Note: This post was originally published on Purple Day, March 26, 2017.
Today is Purple Day, an international epilepsy awareness day. In honor of that, a number of us epilepsy bloggers have devoted today’s blog entries to talking about our coming to terms with epilepsy, and what it has done to us and for us.
Emily, for example, has done some amazing fundraising, gone wing-walking and all that. Sam and Faye have been raising some amazing kids – and Sam is getting herself through nursing school. I haven’t done anything like that. And there are more of us doing these blogs as well. These ladies, half my age, have done things because of epilepsy that I probably never would do. I don’t really feel that epilepsy has pushed me to do things that I wouldn’t have; maybe I’m just not that kind of person.
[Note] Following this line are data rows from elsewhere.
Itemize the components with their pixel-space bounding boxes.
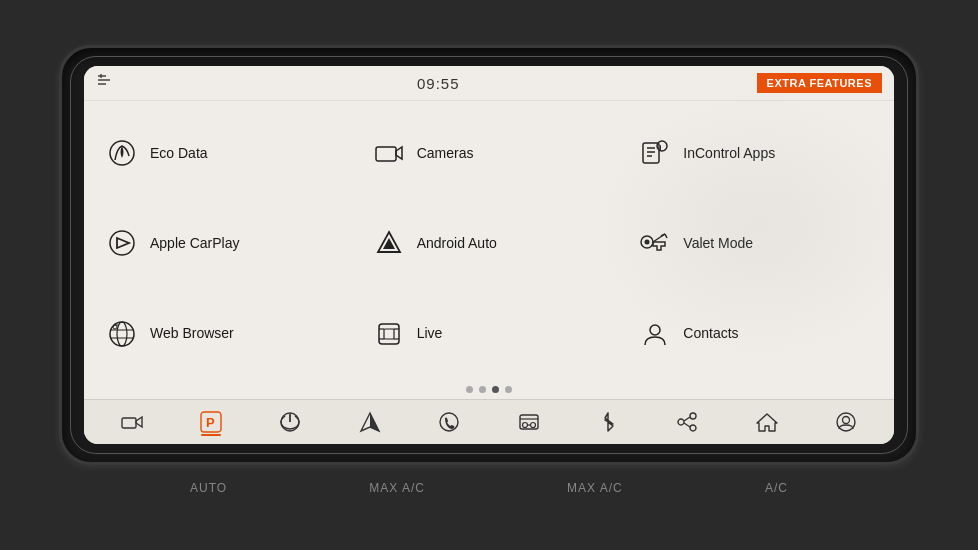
svg-point-34 bbox=[650, 325, 660, 335]
nav-media[interactable] bbox=[510, 406, 548, 438]
svg-marker-54 bbox=[757, 414, 777, 431]
incontrol-apps-item[interactable]: i InControl Apps bbox=[623, 109, 888, 197]
clock-display: 09:55 bbox=[417, 75, 460, 92]
parking-nav-icon: P bbox=[200, 411, 222, 433]
max-ac-label-1: MAX A/C bbox=[369, 481, 425, 495]
incontrol-apps-label: InControl Apps bbox=[683, 145, 775, 162]
connect-nav-icon bbox=[676, 411, 698, 433]
bottom-navigation-bar: P bbox=[84, 399, 894, 444]
ac-label: A/C bbox=[765, 481, 788, 495]
valet-mode-item[interactable]: Valet Mode bbox=[623, 199, 888, 287]
nav-phone[interactable] bbox=[430, 406, 468, 438]
live-item[interactable]: Live bbox=[357, 290, 622, 378]
car-infotainment-surround: 09:55 EXTRA FEATURES Eco Data bbox=[59, 45, 919, 465]
cameras-icon bbox=[371, 135, 407, 171]
contacts-label: Contacts bbox=[683, 325, 738, 342]
svg-rect-28 bbox=[379, 324, 399, 344]
svg-line-52 bbox=[684, 417, 690, 421]
apple-carplay-label: Apple CarPlay bbox=[150, 235, 240, 252]
dot-1[interactable] bbox=[466, 386, 473, 393]
apple-carplay-icon bbox=[104, 225, 140, 261]
svg-point-18 bbox=[645, 240, 650, 245]
eco-data-item[interactable]: Eco Data bbox=[90, 109, 355, 197]
svg-point-26 bbox=[113, 325, 117, 329]
incontrol-apps-icon: i bbox=[637, 135, 673, 171]
profile-nav-icon bbox=[835, 411, 857, 433]
svg-point-51 bbox=[690, 425, 696, 431]
bluetooth-nav-icon bbox=[600, 411, 616, 433]
svg-marker-14 bbox=[117, 238, 129, 248]
svg-rect-5 bbox=[376, 147, 396, 161]
home-nav-icon bbox=[756, 411, 778, 433]
valet-mode-icon bbox=[637, 225, 673, 261]
phone-nav-icon bbox=[438, 411, 460, 433]
svg-point-56 bbox=[843, 417, 850, 424]
dot-4[interactable] bbox=[505, 386, 512, 393]
live-label: Live bbox=[417, 325, 443, 342]
svg-point-46 bbox=[522, 423, 527, 428]
dot-2[interactable] bbox=[479, 386, 486, 393]
web-browser-icon bbox=[104, 316, 140, 352]
cameras-item[interactable]: Cameras bbox=[357, 109, 622, 197]
svg-point-49 bbox=[678, 419, 684, 425]
svg-rect-35 bbox=[122, 418, 136, 428]
screen-header: 09:55 EXTRA FEATURES bbox=[84, 66, 894, 101]
nav-profile[interactable] bbox=[827, 406, 865, 438]
back-button[interactable] bbox=[96, 72, 120, 94]
max-ac-label-2: MAX A/C bbox=[567, 481, 623, 495]
android-auto-item[interactable]: Android Auto bbox=[357, 199, 622, 287]
nav-connect[interactable] bbox=[668, 406, 706, 438]
navigate-nav-icon bbox=[359, 411, 381, 433]
power-nav-icon bbox=[279, 411, 301, 433]
android-auto-icon bbox=[371, 225, 407, 261]
media-nav-icon bbox=[518, 411, 540, 433]
svg-rect-29 bbox=[384, 329, 394, 339]
auto-label: AUTO bbox=[190, 481, 227, 495]
pagination-dots bbox=[84, 382, 894, 399]
svg-point-23 bbox=[117, 322, 127, 346]
eco-data-icon bbox=[104, 135, 140, 171]
android-auto-label: Android Auto bbox=[417, 235, 497, 252]
main-menu-grid: Eco Data Cameras bbox=[84, 101, 894, 382]
nav-navigate[interactable] bbox=[351, 406, 389, 438]
climate-controls: AUTO MAX A/C MAX A/C A/C bbox=[59, 471, 919, 505]
svg-line-53 bbox=[684, 423, 690, 427]
nav-camera[interactable] bbox=[113, 406, 151, 438]
svg-line-21 bbox=[665, 234, 667, 238]
eco-data-label: Eco Data bbox=[150, 145, 208, 162]
contacts-icon bbox=[637, 316, 673, 352]
svg-marker-6 bbox=[396, 147, 402, 159]
svg-point-50 bbox=[690, 413, 696, 419]
nav-home[interactable] bbox=[748, 406, 786, 438]
back-icon bbox=[96, 72, 114, 90]
nav-parking[interactable]: P bbox=[192, 406, 230, 438]
svg-point-47 bbox=[530, 423, 535, 428]
svg-marker-36 bbox=[136, 417, 142, 427]
svg-text:i: i bbox=[660, 144, 662, 151]
svg-text:P: P bbox=[206, 415, 215, 430]
cameras-label: Cameras bbox=[417, 145, 474, 162]
valet-mode-label: Valet Mode bbox=[683, 235, 753, 252]
live-icon bbox=[371, 316, 407, 352]
web-browser-item[interactable]: Web Browser bbox=[90, 290, 355, 378]
apple-carplay-item[interactable]: Apple CarPlay bbox=[90, 199, 355, 287]
web-browser-label: Web Browser bbox=[150, 325, 234, 342]
nav-power[interactable] bbox=[271, 406, 309, 438]
svg-point-43 bbox=[440, 413, 458, 431]
camera-nav-icon bbox=[121, 413, 143, 431]
infotainment-screen: 09:55 EXTRA FEATURES Eco Data bbox=[84, 66, 894, 444]
nav-bluetooth[interactable] bbox=[589, 406, 627, 438]
dot-3[interactable] bbox=[492, 386, 499, 393]
contacts-item[interactable]: Contacts bbox=[623, 290, 888, 378]
extra-features-badge[interactable]: EXTRA FEATURES bbox=[757, 73, 882, 93]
But what has changed because of the epilepsy? I’ve become less afraid of talking about myself because I’ve become more accepting of myself. “I yam who I yam,” as the old Popeye cartoon used to say, and it’s not going to change. And if people need to know about epilepsy for my health to be protected, they need to know.
I’ve discovered some amazing friends. Morgan works with me and lives a few minutes away. She drove me to and from work for months after I did a medication change. She’s a really great person. I didn’t know that before. My wife and I will be at her wedding. (Once she picks a date, that is!)
I know a lot more than I did – about how the brain works, about biochemistry, and about how accepting people can be if you give them a chance. People are on the whole a lot better than I used to be afraid they were.
“Regrets? I’ve had a few” – I won’t be able to go scuba diving. Or fly a fighter plane. Or a few other things, probably. But overall? It’s been good. I’m not afraid of my epilepsy any more. I’m not angry at God anymore. I’m just me, here as I am. Epilepsy is one of my gifts. It’s up to me to see how to use it.